After 44 days of war, Armenia was forced to sign a ceasefire with Azerbaijan, acknowledging the loss of part of its territories. However, as we reported in the form of an interrogation, the initial plan of the United States was to blame Turkey, let it massacre part of the Armenian population, then intervene, overthrow President Erdoğan and restore peace [1].

However, this plan did not work. It masked a British ploy. Underhandedly, London took advantage of the confusion of the US presidential election to double-cross Washington. It used the situation to try to deprive Russia of the map of Nagorno-Karabakh and resume the "Great Game" of the nineteenth century. [2] At the time, London was the ally of the Ottoman Empire against the Tsarist Empire. When Moscow realized this, it imposed a cease-fire to stop the massacre.

1- The "Great Game

Throughout the 19th century, the British and Russian empires engaged in a fierce rivalry to control the Caucasus and all of Central Asia. This episode is known in England as the "Great Game" and in Russia as the "Tournament of Shadows".

Russia began to win the game when it seized Nagorno-Karabakh. By a domino effect, it then extended its domination over the Caucasus.

In view of this historical precedent, London now believes that recovering Nagorno-Karabakh could allow it to undermine Moscow’s influence in the Caucasus and then throughout Central Asia.

The current British Prime Minister, Boris Johnson, claims to be the continuator of the imperial policy of Winston Churchill, of whom he is a biographer. He has just made public a costly plan to modernize his armies [3].

To relaunch the "Great Game", on July 29, 2020, he appointed Richard Moore, director general of the Foreign Office, as director of MI6 (foreign secret services). He had previously served as His Majesty’s ambassador to Ankara, speaks Turkish fluently, and has made friends with President Recep Tayyip Erdoğan. He did not take up his new post until October 1, four days after the Azeri attack on Nagorno-Karabakh.

2- The pivotal role of Richard Moore

Richard Moore is a personal friend of Prince Charles, himself patron of the Oxford Centre for Islamic Studies, where the intellectuals of the Muslim Brotherhood have been trained for twenty-five years.
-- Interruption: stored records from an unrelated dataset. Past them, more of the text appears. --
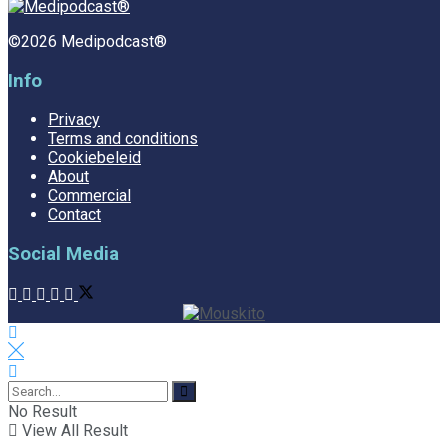
©2026 Medipodcast®
Info
Privacy
Terms and conditions
Cookiebeleid
About
Commercial
Contact
Social Media
No Result
View All Result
The former Turkish president, Abdullah Gül, is also administrator of this center.

As ambassador to Ankara (2014-17), Richard Moore accompanied President Erdoğan to become the patron of the Brotherhood.

He also played a role in the British withdrawal from the war against Syria in 2014. London did not intend to pursue a conflict in which it had engaged for colonial purposes, but which turned into a US imperial operation (Rumsfeld/Cebrowski strategy).

Richard Moore has just undertaken a tour of Egypt and Turkey. He was in Cairo on November 9th (the day of the Russian imposition of a cease-fire in Karabagh) to meet President al-Sissi and in Ankara on November 11th. Officially, he would not have had an audience with his old friend, President Erdoğan, but only met his spokesman at the White Palace.

3- Facing the States, Soros does not count

In the Azeri-Turkish war in Nagorno-Karabakh, Washington believed it could count on President Armen Sarkissian and the Armenian Prime Minister, Nikol Pashinyan, one of George Soros’ men, [4] as bait.

George Soros is an American speculator who pursues his own political agenda, but works in concert with the CIA [5]. Unfortunately, the British do not have the same relationship with Soros: he owes his fortune to a vast operation against the pound sterling (on Black Wednesday, September 16, 1992), hence his nickname "the man who broke the Bank of England".

4- The double game of "Perfidious Albion"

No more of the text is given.